Summary: Develop an open-source approach to finding Swagger and OpenAPI definitions on the open web, crawling web pages looking for API definitions, validating them, and them consuming and indexing them as part of an ongoing search. Providing a simple way that developers can find APIs that exist by finding documentation, repositories, and other common aspects of running an API.
Skills: Knowledge of the web, and how to crawl web pages, follow URLs, or utilize an existing solution like Common Crawl.
Expected Outcomes: Provide a simple open-source API that abstracts away the complexity of searching the web for specific terms, helping identify APIs in a sea of web pages.
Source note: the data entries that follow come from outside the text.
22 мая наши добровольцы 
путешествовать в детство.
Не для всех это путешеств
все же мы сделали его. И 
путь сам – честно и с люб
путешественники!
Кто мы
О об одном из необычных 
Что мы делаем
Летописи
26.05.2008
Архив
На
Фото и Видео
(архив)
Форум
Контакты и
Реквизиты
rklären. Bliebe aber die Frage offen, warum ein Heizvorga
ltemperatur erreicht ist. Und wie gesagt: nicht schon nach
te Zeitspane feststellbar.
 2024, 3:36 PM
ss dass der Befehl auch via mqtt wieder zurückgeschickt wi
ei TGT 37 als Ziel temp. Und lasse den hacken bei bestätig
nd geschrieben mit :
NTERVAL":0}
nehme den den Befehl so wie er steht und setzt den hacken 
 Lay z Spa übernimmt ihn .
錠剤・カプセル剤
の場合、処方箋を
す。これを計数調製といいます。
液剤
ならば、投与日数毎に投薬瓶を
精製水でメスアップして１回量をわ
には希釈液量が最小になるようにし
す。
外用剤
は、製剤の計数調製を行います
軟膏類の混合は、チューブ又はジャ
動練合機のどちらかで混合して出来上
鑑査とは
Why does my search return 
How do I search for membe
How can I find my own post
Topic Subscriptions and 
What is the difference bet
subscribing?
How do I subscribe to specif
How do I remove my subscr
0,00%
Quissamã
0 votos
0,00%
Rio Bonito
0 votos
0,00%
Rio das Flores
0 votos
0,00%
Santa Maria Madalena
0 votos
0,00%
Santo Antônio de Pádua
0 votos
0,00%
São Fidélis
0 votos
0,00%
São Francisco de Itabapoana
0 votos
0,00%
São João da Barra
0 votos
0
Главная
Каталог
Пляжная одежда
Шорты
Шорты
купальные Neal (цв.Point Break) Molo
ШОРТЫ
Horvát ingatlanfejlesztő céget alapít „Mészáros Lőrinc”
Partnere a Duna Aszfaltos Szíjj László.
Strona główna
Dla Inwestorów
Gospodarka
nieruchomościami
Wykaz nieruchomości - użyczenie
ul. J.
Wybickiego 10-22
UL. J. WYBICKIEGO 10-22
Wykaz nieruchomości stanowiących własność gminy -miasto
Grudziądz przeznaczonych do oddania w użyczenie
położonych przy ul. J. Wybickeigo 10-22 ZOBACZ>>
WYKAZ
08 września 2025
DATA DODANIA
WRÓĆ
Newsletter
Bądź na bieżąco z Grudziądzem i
Providing a simple interface that will set in motion an asynchronous searching of the web or corpus of web content looking for APIs. Allowing users to initiate a search, but then return regularly to see the results of the search over time, building up results, but then aggregating them for each pulling via simple API.
I have some doubts related to that actually not only me there are a couple of people who have the same or somewhat similar doubts.
Here I’m quoting two threads from the project GitHub description page.
I am comparing this with API Marketplaces, the proposed solution aims to help developers find APIs that may not be available on existing API marketplaces like RapidAPI by crawling the web and looking for Swagger and OpenAPI definitions, indexing them, and providing access through a simple API interface. This can make it easier for developers to discover and use APIs that are not part of any marketplace and could be relevant for their specific use case.
The idea of crawling the web to find all the Swagger and OpenAPI definitions out there sounds like a Herculean task. Can you tell me more about how can we plan on making it happen? Are we talking about building an army of web crawlers independently or do you have something else in mind?
Nevertheless Exciting stuff!
There are 2 ways to get OpenAPI definitions from Open Web
Crawling the web using through different self-made crawlers (spiders)
Using Common Crawl dataset (Common Crawl update its dataset every month)
For both the approach we are required to define a list of sites [eg. apis.guru, github.com , and other sites where there is possibility of getting OpenAPI definitions].
Although we can use whole CommonCrawl dataset to look for OpenAPI definitions [without defining a list of sites], but this dataset is huge(around 300TB) and scraping OpenAPI definitions from this dataset and storing them for building a search engine will be very much computationally expensive imo.
Is there any workaround for this?
If I got it right the assignment asked us to find swaggers and open API definitions and list them on a frontend web application. Does that application work like a search engine for swaggers and open API definitions?
Can you please help us to resolve those doubts cause the proposal submission date get closer day by day and I have to prepare for that in advance.